→ Material provided:
--

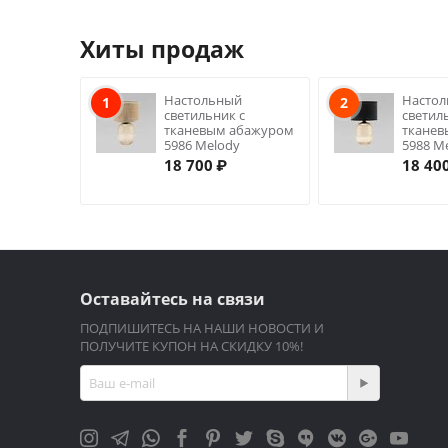
Хиты продаж
Настольный
Насто
1
2
светильник с
светил
тканевым абажуром
ткане
5986 Melody
5988 M
18 700
₽
18 40
Оставайтесь на связи
ПОДПИШИТЕСЬ НА НАШИ НОВОСТИ И
ПОЛУЧИТЕ КУПОН НА СКИДКУ 10%!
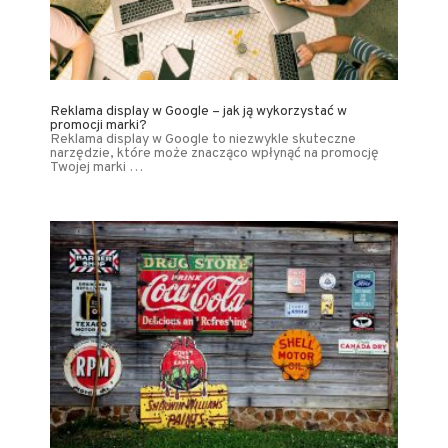
Reklama display w Google – jak ją wykorzystać w
promocji marki?
Reklama display w Google to niezwykle skuteczne
narzędzie, które może znacząco wpłynąć na promocję
Twojej marki …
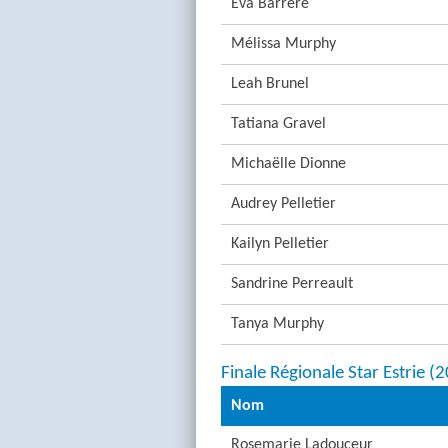
Eva Barrère
Mélissa Murphy
Leah Brunel
Tatiana Gravel
Michaëlle Dionne
Audrey Pelletier
Kailyn Pelletier
Sandrine Perreault
Tanya Murphy
Finale Régionale Star Estrie 
Nom
Rosemarie Ladouceur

--

→ Work order: Write out exactly, and only, the lines running from the line with "Twojej marki …" to the last line above, both included, with all pictures omitted.

→ Your response:
Twojej marki …
Eva Barrère
Mélissa Murphy
Leah Brunel
Tatiana Gravel
Michaëlle Dionne
Audrey Pelletier
Kailyn Pelletier
Sandrine Perreault
Tanya Murphy
Finale Régionale Star Estrie 
Nom
Rosemarie Ladouceur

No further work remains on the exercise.